*** Block opens ***

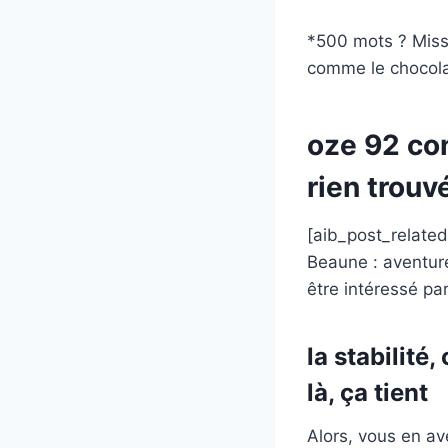
*500 mots ? Missi
comme le chocolat
oze 92 con
rien trouv
[aib_post_related
Beaune : aventure
être intéressé par
la stabilit
là, ça tient
Alors, vous en a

*** Block closes ***

_Work order_
Only the pictures are to be left out, and all of the data must otherwise be transcribed exactly.

_Answer area_
*500 mots ? Missi
comme le chocolat
oze 92 con
rien trouv
[aib_post_related
Beaune : aventure
être intéressé par
la stabilit
là, ça tient
Alors, vous en a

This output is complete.